→ **Problem details**: Set down the data again word for word. Skip any pictures.

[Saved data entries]
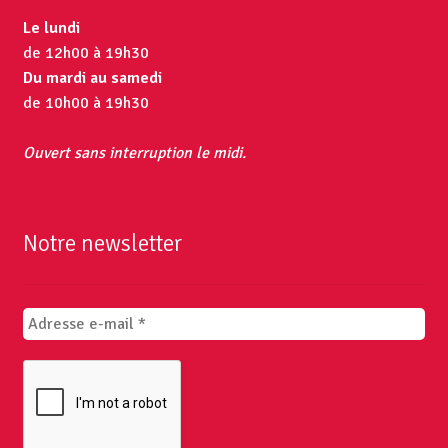
Le lundi
de 12h00 à 19h30
Du mardi au samedi
de 10h00 à 19h30
Ouvert sans interruption le midi.
Notre newsletter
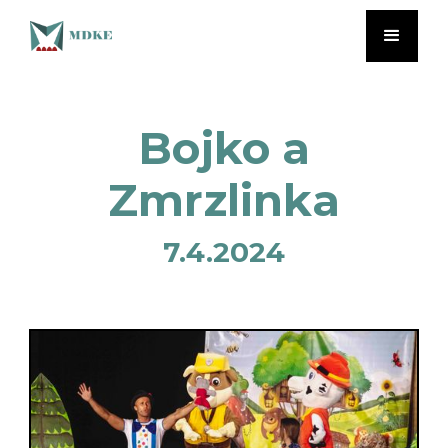
Bojko a
Zmrzlinka
7.4.2024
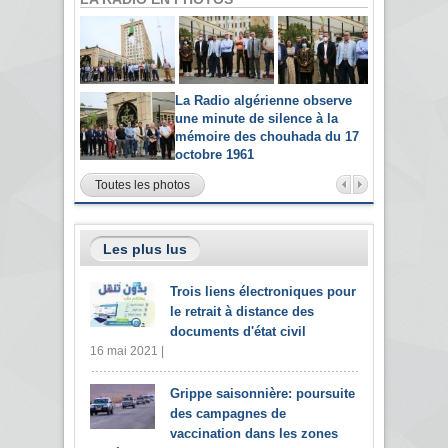
La Radio algérienne observe
une minute de silence à la
mémoire des chouhada du 17
octobre 1961
Toutes les photos
Les plus lus
Trois liens électroniques pour
le retrait à distance des
documents d'état civil
16 mai 2021 |
Grippe saisonnière: poursuite
des campagnes de
vaccination dans les zones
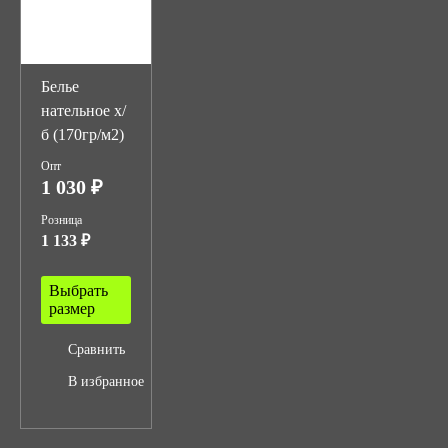
Белье
нательное х/
б (170гр/м2)
Опт
1 030 ₽
Розница
1 133 ₽
Выбрать
размер
Сравнить
В избранное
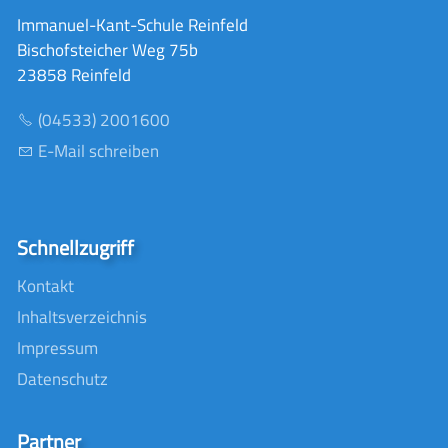
Immanuel-Kant-Schule Reinfeld
Bischofsteicher Weg 75b
23858 Reinfeld
(04533) 2001600
E-Mail schreiben
Schnellzugriff
Kontakt
Inhaltsverzeichnis
Impressum
Datenschutz
Partner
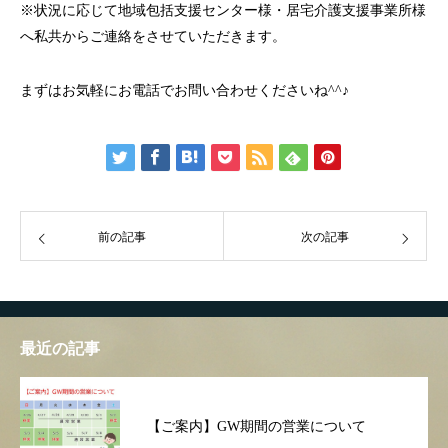
※状況に応じて地域包括支援センター様・居宅介護支援事業所様
へ私共からご連絡をさせていただきます。
まずはお気軽にお電話でお問い合わせくださいね^^♪
前の記事
次の記事
最近の記事
【ご案内】GW期間の営業について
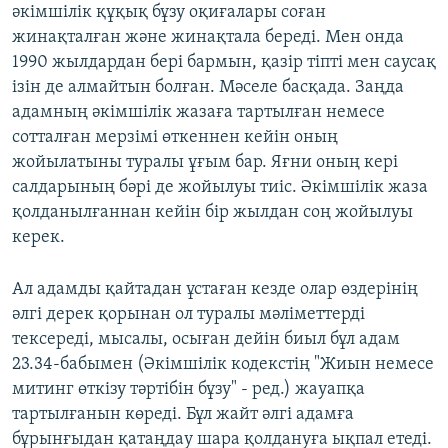
әкімшілік құқық бұзу оқиғалары соған
жинақталған және жинақтала береді. Мен онда
1990 жылдардан бері бармын, қазір тіпті мен саусақ
ізін де алмайтын болған. Мәселе басқада. Заңда
адамның әкімшілік жазаға тартылған немесе
сотталған мерзімі өткеннен кейін оның
жойылатыны туралы ұғым бар. Яғни оның кері
салдарының бәрі де жойылуы тиіс. Әкімшілік жаза
қолданылғаннан кейін бір жылдан соң жойылуы
керек.
Ал адамды қайтадан ұстаған кезде олар өздерінің
әлгі дерек қорынан ол туралы мәліметтерді
тексереді, мысалы, осыған дейін биыл бұл адам
23.34-бабымен (Әкімшілік кодекстің "Жиын немесе
митинг өткізу тәртібін бұзу" - ред.) жауапқа
тартылғанын көреді. Бұл жайт әлгі адамға
бұрынғыдан қатаңдау шара қолдануға ықпал етеді.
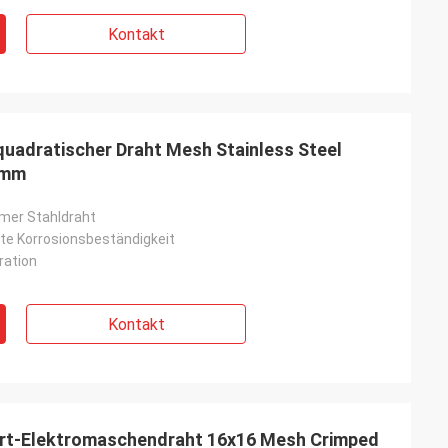
Kontakt
r quadratischer Draht Mesh Stainless Steel
6mm
mer Stahldraht
e Korrosionsbeständigkeit
ration
Kontakt
bart-Elektromaschendraht 16x16 Mesh Crimped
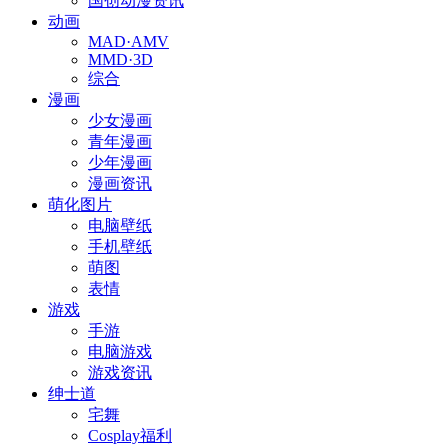
国创动漫资讯
动画
MAD·AMV
MMD·3D
综合
漫画
少女漫画
青年漫画
少年漫画
漫画资讯
萌化图片
电脑壁纸
手机壁纸
萌图
表情
游戏
手游
电脑游戏
游戏资讯
绅士道
宅舞
Cosplay福利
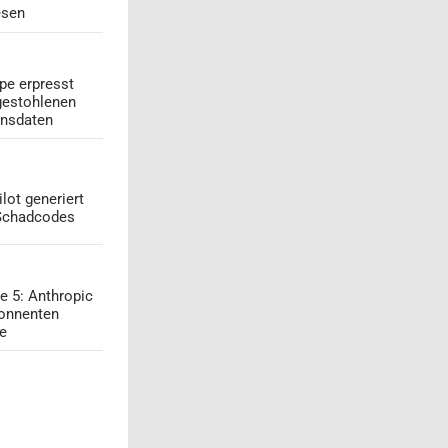
esen
pe erpresst
gestohlenen
onsdaten
lot generiert
 Schadcodes
e 5: Anthropic
onnenten
ge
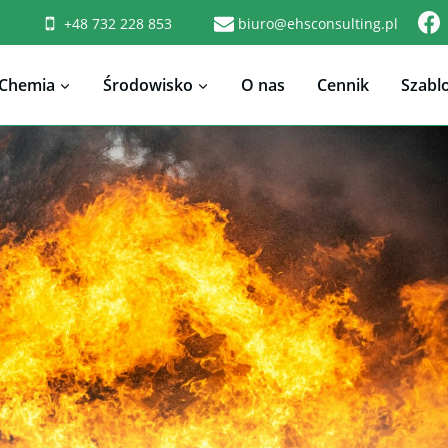
+48 732 228 853
biuro@ehsconsulting.pl
Chemia
Środowisko
O nas
Cennik
Szabl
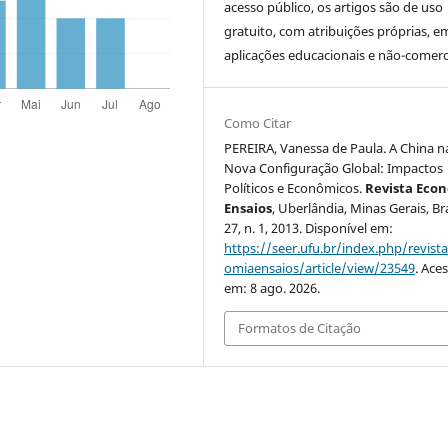
acesso público, os artigos são de uso
gratuito, com atribuições próprias, e
aplicações educacionais e não-comerci
Como Citar
PEREIRA, Vanessa de Paula. A China n
Nova Configuração Global: Impactos
Políticos e Econômicos.
Revista Eco
Ensaios
, Uberlândia, Minas Gerais, Bras
27, n. 1, 2013. Disponível em:
https://seer.ufu.br/index.php/revist
omiaensaios/article/view/23549
. Ace
em: 8 ago. 2026.
Formatos de Citação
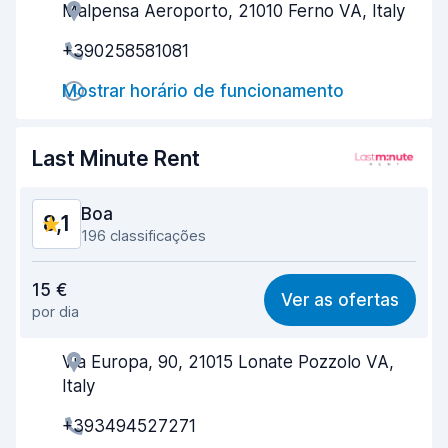
Malpensa Aeroporto, 21010 Ferno VA, Italy
Eficiência dos agentes
8,4
+390258581081
Rapidez do levantamento
7,4
Mostrar horário de funcionamento
Rapidez da devolução
8,5
Limpeza do carro
8,4
Last Minute Rent
Estado do carro
8,6
Boa
8,1
196 classificações
Relação qualidade/preço
8,1
15 €
Ver as ofertas
por dia
Facilidade em encontrar
7,6
Via Europa, 90, 21015 Lonate Pozzolo VA,
Eficiência dos agentes
8,2
Italy
Rapidez do levantamento
7,8
+393494527271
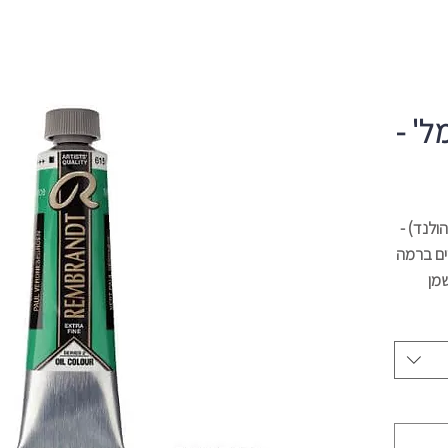
Ta בשפופ' 40 מל' -
ים ברמה
שמן
40 מל' וצבע לבן קיים
אופטימלי
ם לחומר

→ **Worked solution**:
Le lundi
de 12h00 à 19h30
Du mardi au samedi
de 10h00 à 19h30
Ouvert sans interruption le midi.
Notre newsletter
Bojko a
Zmrzlinka
7.4.2024
La Radio algérienne observe
une minute de silence à la
mémoire des chouhada du 17
octobre 1961
Toutes les photos
Les plus lus
Trois liens électroniques pour
le retrait à distance des
documents d'état civil
16 mai 2021 |
Grippe saisonnière: poursuite
des campagnes de
vaccination dans les zones
Белье
нательное х/
б (170гр/м2)
Опт
1 030 ₽
Розница
1 133 ₽
Выбрать
размер
Сравнить
В избранное
Immanuel-Kant-Schule Reinfeld
Bischofsteicher Weg 75b
23858 Reinfeld
(04533) 2001600
E-Mail schreiben
Schnellzugriff
Kontakt
Inhaltsverzeichnis
Impressum
Datenschutz
Partner
※状況に応じて地域包括支援センター様・居宅介護支援事業所様
へ私共からご連絡をさせていただきます。
まずはお気軽にお電話でお問い合わせくださいね^^♪
前の記事
次の記事
最近の記事
【ご案内】GW期間の営業について
әкімшілік құқық бұзу оқиғалары соған
жинақталған және жинақтала береді. Мен онда
1990 жылдардан бері бармын, қазір тіпті мен саусақ
ізін де алмайтын болған. Мәселе басқада. Заңда
адамның әкімшілік жазаға тартылған немесе
сотталған мерзімі өткеннен кейін оның
жойылатыны туралы ұғым бар. Яғни оның кері
салдарының бәрі де жойылуы тиіс. Әкімшілік жаза
қолданылғаннан кейін бір жылдан соң жойылуы
керек.
Ал адамды қайтадан ұстаған кезде олар өздерінің
әлгі дерек қорынан ол туралы мәліметтерді
тексереді, мысалы, осыған дейін биыл бұл адам
23.34-бабымен (Әкімшілік кодекстің "Жиын немесе
митинг өткізу тәртібін бұзу" - ред.) жауапқа
тартылғанын көреді. Бұл жайт әлгі адамға
бұрынғыдан қатаңдау шара қолдануға ықпал етеді.
Kontakt
r quadratischer Draht Mesh Stainless Steel
6mm
mer Stahldraht
e Korrosionsbeständigkeit
ration
Kontakt
bart-Elektromaschendraht 16x16 Mesh Crimped
国创动漫资讯
动画
MAD·AMV
MMD·3D
综合
漫画
少女漫画
青年漫画
少年漫画
漫画资讯
萌化图片
电脑壁纸
手机壁纸
萌图
表情
游戏
手游
电脑游戏
游戏资讯
绅士道
宅舞
Cosplay福利
esen
pe erpresst
gestohlenen
onsdaten
lot generiert
 Schadcodes
e 5: Anthropic
onnenten
ge
+48 732 228 853
biuro@ehsconsulting.pl
Chemia
Środowisko
O nas
Cennik
Szabl
acesso público, os artigos são de uso
gratuito, com atribuições próprias, e
aplicações educacionais e não-comerci
Como Citar
PEREIRA, Vanessa de Paula. A China n
Nova Configuração Global: Impactos
Políticos e Econômicos.
Revista Eco
Ensaios
, Uberlândia, Minas Gerais, Bras
27, n. 1, 2013. Disponível em:
https://seer.ufu.br/index.php/revist
omiaensaios/article/view/23549
. Ace
em: 8 ago. 2026.
Formatos de Citação
Malpensa Aeroporto, 21010 Ferno VA, Italy
Eficiência dos agentes
8,4
+390258581081
Rapidez do levantamento
7,4
Mostrar horário de funcionamento
Rapidez da devolução
8,5
Limpeza do carro
8,4
Last Minute Rent
Estado do carro
8,6
Boa
8,1
196 classificações
Relação qualidade/preço
8,1
15 €
Ver as ofertas
por dia
Facilidade em encontrar
7,6
Via Europa, 90, 21015 Lonate Pozzolo VA,
Eficiência dos agentes
8,2
Italy
Rapidez do levantamento
7,8
+393494527271
Ta בשפופ' 40 מל' -
ים ברמה
שמן
40 מל' וצבע לבן קיים
אופטימלי
ם לחומר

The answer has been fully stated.